> **TASK GOAL**
Repeat all the data exactly, and where a record holds a picture, leave that picture out.

> **RAW DATA**
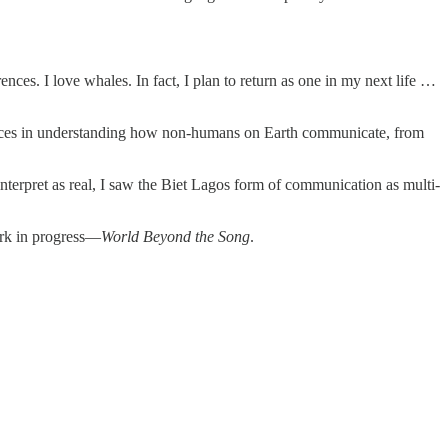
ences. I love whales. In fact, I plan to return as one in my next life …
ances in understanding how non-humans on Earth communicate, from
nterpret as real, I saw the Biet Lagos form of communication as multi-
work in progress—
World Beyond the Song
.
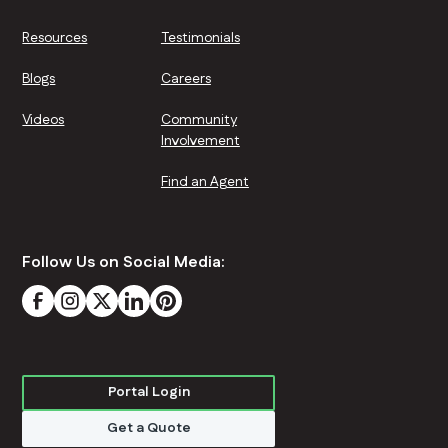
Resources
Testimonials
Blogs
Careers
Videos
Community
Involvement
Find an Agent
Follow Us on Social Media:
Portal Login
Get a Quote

> **ANSWER TO THE EXERCISE**
ences. I love whales. In fact, I plan to return as one in my next life …
ances in understanding how non-humans on Earth communicate, from
nterpret as real, I saw the Biet Lagos form of communication as multi-
work in progress—
World Beyond the Song
.
Resources
Testimonials
Blogs
Careers
Videos
Community
Involvement
Find an Agent
Follow Us on Social Media:
Portal Login
Get a Quote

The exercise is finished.